Advertorial
Intisari-online.com - Gubernur nonaktif Jambi Zumi Zola diduga menerima gratifikasi dari berbagai rekanan dan konsultan proyek infrastruktur di Pemerintah Provinsi Jambi.
Zumi diduga menggunakan hasil gratifikasi itu untuk membiayai keperluan pribadi dan keluarganya.
Hal itu diuraikan jaksa Komisi Pemberantasan Korupsi (KPK) di Pengadilan Tindak Pidana Korupsi Jakarta, Kamis (23/8).
Berikut 19 kepentingan pribadi Zumi yang diduga dibiayai menggunakan uang hasil gratifikasi seperti dilansir dari Kompas.com:
Baca juga:Gara-gara Radio Dangdut Nelayan, Penerbangan Pesawat di Langit Indonesia Dianggap Berbahaya
1. Uang sejumlah Rp 500 juta untuk membantu Zumi membiayai acara pisah sambut Muspida pada Mei 2016.
2. Uang sejumlah Rp 156 juta untuk membeli 10 hewan kurban atas nama Zumi pada Hari Raya Idul Adha, September 2016.
3. Uang tunai sebesar Rp 300 juta ke rekening biro perjalanan umrah di Bank Mandiri. Uang itu untuk biaya umrah Zumi dan keluarganya.
4. Zumi melalui asistennya, Apif Firmansyah, meminta Arfan selaku Pelaksana Tugas Kepala Dinas Pekerjaan Umum dan Perumahan Rakyat (PUPR) untuk membayar uang jahit pakaian yang akan digunakan untuk pelantikan pada 12 Februari 2016 sejumlah Rp48 juta.

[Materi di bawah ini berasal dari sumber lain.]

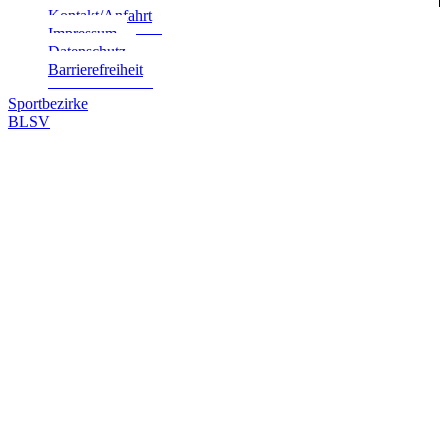
Kontakt/Anfahrt
Impres­sum
Daten­schutz
Bar­rie­re­frei­heit
Sportbezirke
BLSV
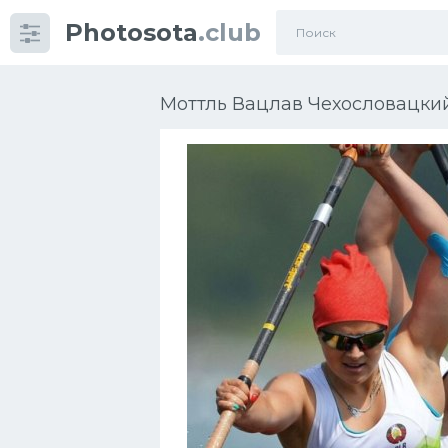
Photosota
.club
Категории
Фото
Моттль Вацлав Чехословацкий
Много картинок...
Футбол
Баскетбол
Хоккей
Велогонки
Конькобежный спорт
Тренажеры
Интерьеры квартир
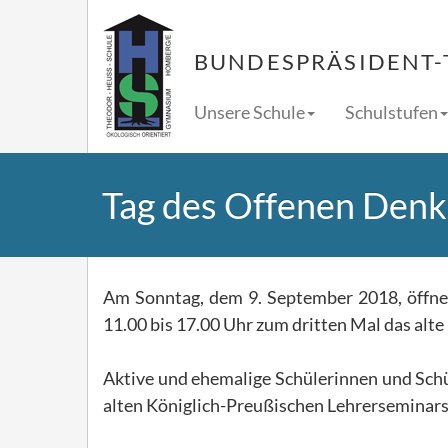
BUNDESPRÄSIDENT-
Unsere Schule
Schulstufen
Tag des Offenen Den
Am Sonntag, dem 9. September 2018, öffnet
11.00 bis 17.00 Uhr zum dritten Mal das alt
Aktive und ehemalige Schülerinnen und Sch
alten Königlich-Preußischen Lehrerseminars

5. Arfan diminta membayar biaya sewa di Hotel Borobudur Jakarta sejumlah Rp20 juta ke Biro KAHA di Mangga Besar, Jakarta.

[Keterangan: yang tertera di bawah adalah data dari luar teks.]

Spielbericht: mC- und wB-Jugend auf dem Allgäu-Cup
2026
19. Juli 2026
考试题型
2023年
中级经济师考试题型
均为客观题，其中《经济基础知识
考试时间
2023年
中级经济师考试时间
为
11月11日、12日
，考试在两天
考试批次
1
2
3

6. Uang 30.000 dollar Amerika Serikat untuk untuk membiayai keperluan Zumi saat berkunjung ke Amerika Serikat.
7. Membayar action figure seharga Rp 52 juta yang dipesan Zumi Zola pada 2016. Pembayaran dengan cara ditransfer ke penjual yang berada di Singapura.

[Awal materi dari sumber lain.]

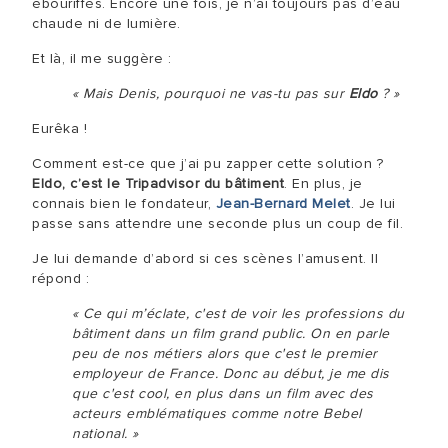
ébouriffés. Encore une fois, je n’ai toujours pas d’eau
chaude ni de lumière.
Et là, il me suggère :
« Mais Denis, pourquoi ne vas-tu pas sur
Eldo
? »
Eurêka !
Comment est-ce que j’ai pu zapper cette solution ?
Eldo, c’est le Tripadvisor du bâtiment
. En plus, je
connais bien le fondateur,
Jean-Bernard Melet
. Je lui
passe sans attendre une seconde plus un coup de fil.
Je lui demande d’abord si ces scènes l’amusent. Il
répond :
« Ce qui m’éclate, c'est de voir les professions du
bâtiment dans un film grand public. On en parle
peu de nos métiers alors que c'est le premier
employeur de France. Donc au début, je me dis
que c'est cool, en plus dans un film avec des
acteurs emblématiques comme notre Bebel
national. »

8. Membayar pelunasan pemesanan 9 patung action figure Marvel dari Singapura seharga 6.150 dollar Singapura.
9. Membayar 16 item orderan Zumi Zola di XM Studios seharga 5.600 dollar Singapura, dengan cara setor tunai.
Baca juga:Dwitunggal yang Akhirnya Tanggal: Saat Bung Hatta Berpisah Jalan dengan Bung Karno
10. Uang Rp250 juta untuk membayar jasa event organizer (EO) kegiatan “Buka Bersama” di Masjid Agung Al Falah yang diadakan Zumi.
11. Uang Rp600 juta kepada anggota DPRD Provinsi Jambi agar Laporan Pertanggungjawaban (LPJ) Zumi selaku Gubernur Jambi dapat diterima.
12. Uang Rp 50 juta untuk pembelian sapi dalam rangka acara Zumi di Kabupaten Tanjung Jabung.
13. Uang Rp 500 juta untuk untuk melobi pejabat di Jakarta guna meminta Dana Alokasi Khusus (DAK) Provinsi Jambi.
14. Uang 106.000 dollar Singapura diserahkan kepada Budi Nurahman sebagai Kepala Seksi SDA Dinas PUPR. Hal itu bertujuan untuk melobi agar Harun dapat menjadi kepala Balai Wilayah Sungai VI Jambi.
15. Pembelian 1 unit mobil Toyota Alphard yang dibeli dari diler Wijaya Toyota di Bandung.
16. Uang Rp400 juta untuk untuk membeli hewan kurban atas nama Zumi sebanyak 25 ekor.
17. Biaya operasional Rp1 miliar.
18. Membayar pembelian pakaian Zumi Zola di Plaza Indonesia Jakarta sejumlah Rp50 juta.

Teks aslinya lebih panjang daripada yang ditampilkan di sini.